# Video of my 135gal CA/SA Cichlid tank..



## dcorolla05 (Aug 12, 2006)

Here is new video of my Mixed CA/SA Cichlid tank... The tank inhabits the following

1. Female Midas Cichlid
2. Green Terror
3. False Red Terror
4. Texas Cichlid
5. Jack Dempsey
6. 2 Pink Convicts
8. 6in Pleco
8. 3 Giant Danios.

How do you like my Aquascaping?

Enjoy


----------



## MacFish (Jan 4, 2006)

Video no workie. Here's the link

http://smg.photobucket.com/albums/v390/ ... 0_2394.flv


----------



## WakinAZ (Mar 16, 2006)

Love that Midas. The aquascaping is nice the fish seem to like it - esp. the Midas stump/cave. The lighted bubblers are kind of artificial looking, but this is a personal preference. Nice overall. Love the GT too.

Eric


----------



## Guest (Jun 7, 2008)

holy cow very nice tank.

how long have they been living with eachother?


----------



## convictkid (Jul 28, 2004)

What are the dimensions of said tank.


----------



## dcorolla05 (Aug 12, 2006)

thx for the compliments... However the bubblers are not lighted. There just happens to be two green straight fake plants near the air stones. I do see how they could look like they were lighted though.

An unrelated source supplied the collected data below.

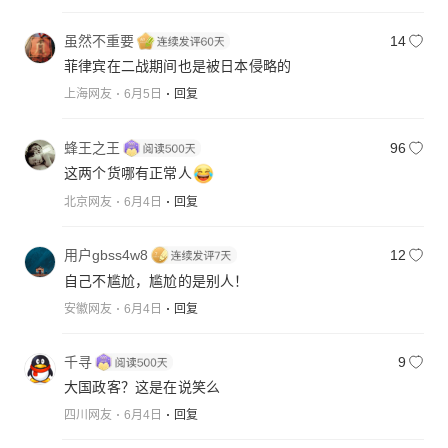
虽然不重要
14
菲律宾在二战期间也是被日本侵略的
上海网友
6月5日
回复
蜂王之王
96
这两个货哪有正常人
北京网友
6月4日
回复
用户gbss4w8
12
自己不尴尬，尴尬的是别人！
安徽网友
6月4日
回复
千寻
9
大国政客？这是在说笑么
四川网友
6月4日
回复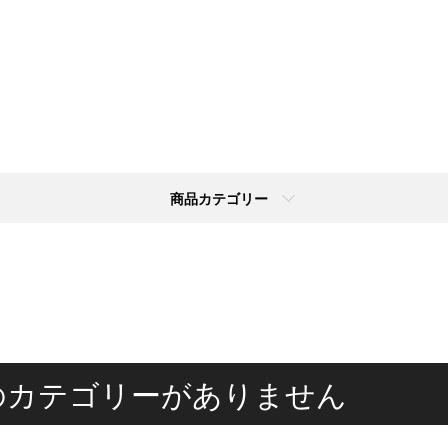
商品カテゴリー
のカテゴリーがありません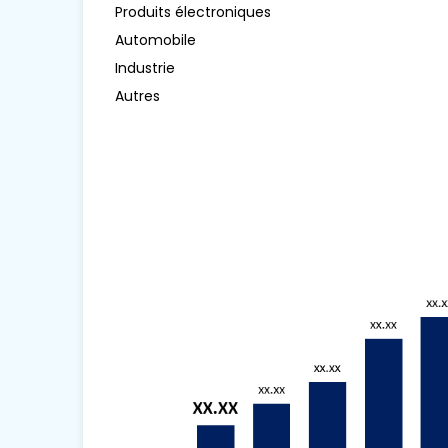
Produits électroniques
Automobile
Industrie
Autres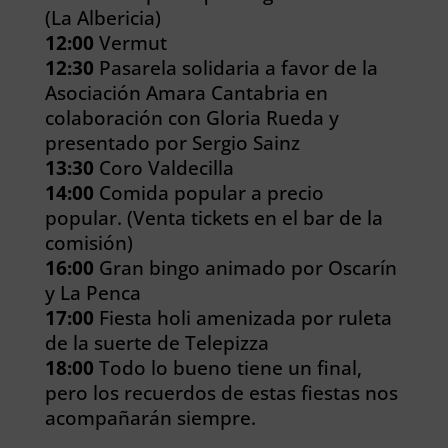
(La Albericia)
12:00
Vermut
12:30
Pasarela solidaria a favor de la
Asociación Amara Cantabria en
colaboración con Gloria Rueda y
presentado por Sergio Sainz
13:30
Coro Valdecilla
14:00
Comida popular a precio
popular. (Venta tickets en el bar de la
comisión)
16:00
Gran bingo animado por Oscarín
y La Penca
17:00
Fiesta holi amenizada por ruleta
de la suerte de Telepizza
18:00
Todo lo bueno tiene un final,
pero los recuerdos de estas fiestas nos
acompañarán siempre.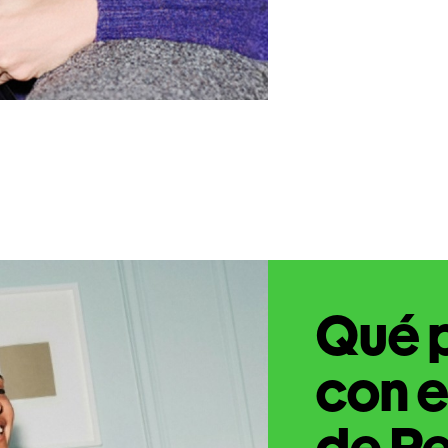
Qué 
con e
de Pe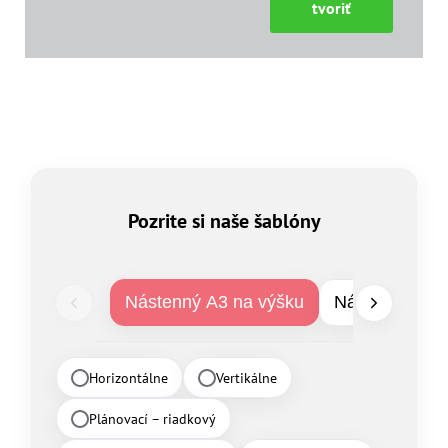
tvoriť
Pozrite si naše šablóny
Nástenný A3 na výšku
Nástenný A3 n
Horizontálne
Vertikálne
Plánovací – riadkový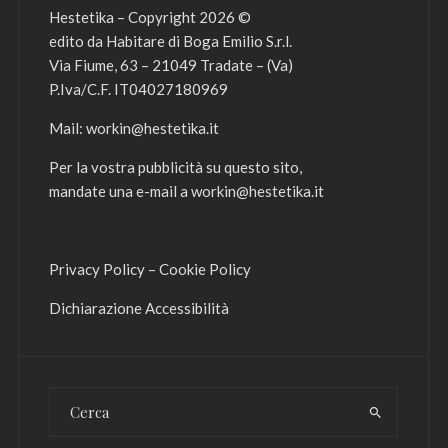
Hestetika – Copyright 2026 ©
edito da Habitare di Boga Emilio S.r.l.
Via Fiume, 63 – 21049 Tradate – (Va)
P.Iva/C.F. IT04027180969
Mail:
workin@hestetika.it
Per la vostra pubblicità su questo sito,
mandate una e-mail a
workin@hestetika.it
Privacy Policy
–
Cookie Policy
Dichiarazione Accessibilità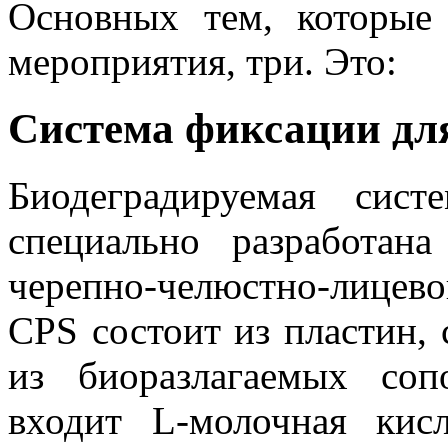
Основных тем, которые
мероприятия, три. Это:
Система фиксации д
Биодеградируемая си
специально разработан
черепно-челюстно-лице
CPS состоит из пластин, 
из биоразлагаемых соп
входит L-молочная кис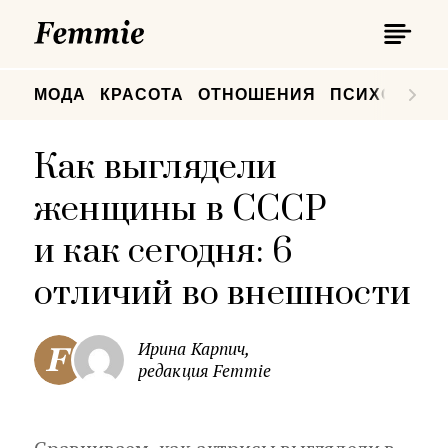
П
Femmie
П
МОДА
КРАСОТА
ОТНОШЕНИЯ
ПСИХОЛОГИ
Как выглядели
женщины в СССР
и как сегодня: 6
отличий во внешности
Ирина Карпич,
редакция Femmie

The tank has been set up for about 9 months or so.. The green terror and pink convicts are new though...



WakinAZ said:


> Love that Midas. The aquascaping is nice the fish seem to like it - esp. the Midas stump/cave. The lighted bubblers are kind of artificial looking, but this is a personal preference. Nice overall. Love the GT too.
> 
> Eric


----------



## dcorolla05 (Aug 12, 2006)

The tank is 72 x 18 x 24



convictkid said:


> What are the dimensions of said tank.


----------